§ Problem
Every entry must come back exactly as it was written.

§ Records supplied
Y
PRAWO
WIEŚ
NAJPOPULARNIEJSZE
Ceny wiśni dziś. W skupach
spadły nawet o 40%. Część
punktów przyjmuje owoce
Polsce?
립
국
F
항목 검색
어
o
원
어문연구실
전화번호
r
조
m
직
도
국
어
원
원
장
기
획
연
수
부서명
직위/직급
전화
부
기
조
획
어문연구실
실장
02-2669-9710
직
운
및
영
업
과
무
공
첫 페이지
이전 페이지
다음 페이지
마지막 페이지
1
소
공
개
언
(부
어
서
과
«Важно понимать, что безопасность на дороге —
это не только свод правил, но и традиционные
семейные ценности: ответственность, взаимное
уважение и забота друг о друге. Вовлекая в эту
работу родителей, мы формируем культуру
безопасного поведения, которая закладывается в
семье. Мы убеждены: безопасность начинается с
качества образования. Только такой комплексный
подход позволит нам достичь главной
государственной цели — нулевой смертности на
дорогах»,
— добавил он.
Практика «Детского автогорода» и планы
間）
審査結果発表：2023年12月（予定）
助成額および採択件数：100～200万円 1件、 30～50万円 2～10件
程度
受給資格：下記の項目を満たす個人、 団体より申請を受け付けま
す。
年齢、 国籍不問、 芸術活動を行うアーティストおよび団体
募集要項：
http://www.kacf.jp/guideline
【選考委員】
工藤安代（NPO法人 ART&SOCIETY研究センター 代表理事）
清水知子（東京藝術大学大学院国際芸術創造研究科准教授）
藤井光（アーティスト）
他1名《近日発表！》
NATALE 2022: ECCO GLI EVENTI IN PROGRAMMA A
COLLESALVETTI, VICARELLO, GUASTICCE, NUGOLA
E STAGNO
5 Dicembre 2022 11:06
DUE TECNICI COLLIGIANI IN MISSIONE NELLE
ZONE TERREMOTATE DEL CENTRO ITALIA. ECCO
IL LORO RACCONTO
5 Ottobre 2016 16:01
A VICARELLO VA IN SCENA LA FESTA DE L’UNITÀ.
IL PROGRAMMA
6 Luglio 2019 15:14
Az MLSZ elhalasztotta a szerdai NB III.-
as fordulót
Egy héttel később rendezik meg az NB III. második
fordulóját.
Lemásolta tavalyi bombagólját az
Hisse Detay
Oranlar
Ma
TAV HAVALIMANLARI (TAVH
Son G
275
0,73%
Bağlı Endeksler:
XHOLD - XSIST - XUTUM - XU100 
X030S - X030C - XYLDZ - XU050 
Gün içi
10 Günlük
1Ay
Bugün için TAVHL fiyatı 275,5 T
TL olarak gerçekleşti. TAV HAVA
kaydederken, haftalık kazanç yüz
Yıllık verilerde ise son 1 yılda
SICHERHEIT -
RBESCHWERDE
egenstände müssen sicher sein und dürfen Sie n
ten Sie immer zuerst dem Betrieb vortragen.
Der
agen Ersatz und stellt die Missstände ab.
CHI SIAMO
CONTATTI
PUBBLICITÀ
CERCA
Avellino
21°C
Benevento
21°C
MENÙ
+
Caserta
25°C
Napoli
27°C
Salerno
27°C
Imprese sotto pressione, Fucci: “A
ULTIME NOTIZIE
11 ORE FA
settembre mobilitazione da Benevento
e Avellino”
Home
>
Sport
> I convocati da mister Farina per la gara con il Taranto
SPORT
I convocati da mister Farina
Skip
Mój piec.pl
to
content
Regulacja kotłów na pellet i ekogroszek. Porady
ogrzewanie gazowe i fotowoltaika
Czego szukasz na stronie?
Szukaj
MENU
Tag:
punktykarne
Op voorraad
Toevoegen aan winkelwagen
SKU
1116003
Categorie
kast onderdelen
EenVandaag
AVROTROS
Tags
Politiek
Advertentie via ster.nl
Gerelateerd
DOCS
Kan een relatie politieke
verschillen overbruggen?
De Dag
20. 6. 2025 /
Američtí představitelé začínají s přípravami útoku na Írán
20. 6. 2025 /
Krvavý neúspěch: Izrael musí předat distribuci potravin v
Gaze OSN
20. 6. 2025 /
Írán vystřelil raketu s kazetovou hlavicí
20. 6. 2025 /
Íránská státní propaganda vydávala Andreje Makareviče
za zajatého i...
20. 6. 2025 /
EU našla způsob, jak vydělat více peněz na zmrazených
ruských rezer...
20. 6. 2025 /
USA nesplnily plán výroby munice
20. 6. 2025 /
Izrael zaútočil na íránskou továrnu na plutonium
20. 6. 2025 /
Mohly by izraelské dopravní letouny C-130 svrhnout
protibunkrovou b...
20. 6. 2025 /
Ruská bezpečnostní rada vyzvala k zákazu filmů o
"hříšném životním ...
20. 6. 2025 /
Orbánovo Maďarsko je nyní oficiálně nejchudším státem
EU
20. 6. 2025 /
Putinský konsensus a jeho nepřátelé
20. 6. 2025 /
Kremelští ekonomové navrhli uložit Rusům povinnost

§ Answer area
Y
PRAWO
WIEŚ
NAJPOPULARNIEJSZE
Ceny wiśni dziś. W skupach
spadły nawet o 40%. Część
punktów przyjmuje owoce
Polsce?
립
국
F
항목 검색
어
o
원
어문연구실
전화번호
r
조
m
직
도
국
어
원
원
장
기
획
연
수
부서명
직위/직급
전화
부
기
조
획
어문연구실
실장
02-2669-9710
직
운
및
영
업
과
무
공
첫 페이지
이전 페이지
다음 페이지
마지막 페이지
1
소
공
개
언
(부
어
서
과
«Важно понимать, что безопасность на дороге —
это не только свод правил, но и традиционные
семейные ценности: ответственность, взаимное
уважение и забота друг о друге. Вовлекая в эту
работу родителей, мы формируем культуру
безопасного поведения, которая закладывается в
семье. Мы убеждены: безопасность начинается с
качества образования. Только такой комплексный
подход позволит нам достичь главной
государственной цели — нулевой смертности на
дорогах»,
— добавил он.
Практика «Детского автогорода» и планы
間）
審査結果発表：2023年12月（予定）
助成額および採択件数：100～200万円 1件、 30～50万円 2～10件
程度
受給資格：下記の項目を満たす個人、 団体より申請を受け付けま
す。
年齢、 国籍不問、 芸術活動を行うアーティストおよび団体
募集要項：
http://www.kacf.jp/guideline
【選考委員】
工藤安代（NPO法人 ART&SOCIETY研究センター 代表理事）
清水知子（東京藝術大学大学院国際芸術創造研究科准教授）
藤井光（アーティスト）
他1名《近日発表！》
NATALE 2022: ECCO GLI EVENTI IN PROGRAMMA A
COLLESALVETTI, VICARELLO, GUASTICCE, NUGOLA
E STAGNO
5 Dicembre 2022 11:06
DUE TECNICI COLLIGIANI IN MISSIONE NELLE
ZONE TERREMOTATE DEL CENTRO ITALIA. ECCO
IL LORO RACCONTO
5 Ottobre 2016 16:01
A VICARELLO VA IN SCENA LA FESTA DE L’UNITÀ.
IL PROGRAMMA
6 Luglio 2019 15:14
Az MLSZ elhalasztotta a szerdai NB III.-
as fordulót
Egy héttel később rendezik meg az NB III. második
fordulóját.
Lemásolta tavalyi bombagólját az
Hisse Detay
Oranlar
Ma
TAV HAVALIMANLARI (TAVH
Son G
275
0,73%
Bağlı Endeksler:
XHOLD - XSIST - XUTUM - XU100 
X030S - X030C - XYLDZ - XU050 
Gün içi
10 Günlük
1Ay
Bugün için TAVHL fiyatı 275,5 T
TL olarak gerçekleşti. TAV HAVA
kaydederken, haftalık kazanç yüz
Yıllık verilerde ise son 1 yılda
SICHERHEIT -
RBESCHWERDE
egenstände müssen sicher sein und dürfen Sie n
ten Sie immer zuerst dem Betrieb vortragen.
Der
agen Ersatz und stellt die Missstände ab.
CHI SIAMO
CONTATTI
PUBBLICITÀ
CERCA
Avellino
21°C
Benevento
21°C
MENÙ
+
Caserta
25°C
Napoli
27°C
Salerno
27°C
Imprese sotto pressione, Fucci: “A
ULTIME NOTIZIE
11 ORE FA
settembre mobilitazione da Benevento
e Avellino”
Home
>
Sport
> I convocati da mister Farina per la gara con il Taranto
SPORT
I convocati da mister Farina
Skip
Mój piec.pl
to
content
Regulacja kotłów na pellet i ekogroszek. Porady
ogrzewanie gazowe i fotowoltaika
Czego szukasz na stronie?
Szukaj
MENU
Tag:
punktykarne
Op voorraad
Toevoegen aan winkelwagen
SKU
1116003
Categorie
kast onderdelen
EenVandaag
AVROTROS
Tags
Politiek
Advertentie via ster.nl
Gerelateerd
DOCS
Kan een relatie politieke
verschillen overbruggen?
De Dag
20. 6. 2025 /
Američtí představitelé začínají s přípravami útoku na Írán
20. 6. 2025 /
Krvavý neúspěch: Izrael musí předat distribuci potravin v
Gaze OSN
20. 6. 2025 /
Írán vystřelil raketu s kazetovou hlavicí
20. 6. 2025 /
Íránská státní propaganda vydávala Andreje Makareviče
za zajatého i...
20. 6. 2025 /
EU našla způsob, jak vydělat více peněz na zmrazených
ruských rezer...
20. 6. 2025 /
USA nesplnily plán výroby munice
20. 6. 2025 /
Izrael zaútočil na íránskou továrnu na plutonium
20. 6. 2025 /
Mohly by izraelské dopravní letouny C-130 svrhnout
protibunkrovou b...
20. 6. 2025 /
Ruská bezpečnostní rada vyzvala k zákazu filmů o
"hříšném životním ...
20. 6. 2025 /
Orbánovo Maďarsko je nyní oficiálně nejchudším státem
EU
20. 6. 2025 /
Putinský konsensus a jeho nepřátelé
20. 6. 2025 /
Kremelští ekonomové navrhli uložit Rusům povinnost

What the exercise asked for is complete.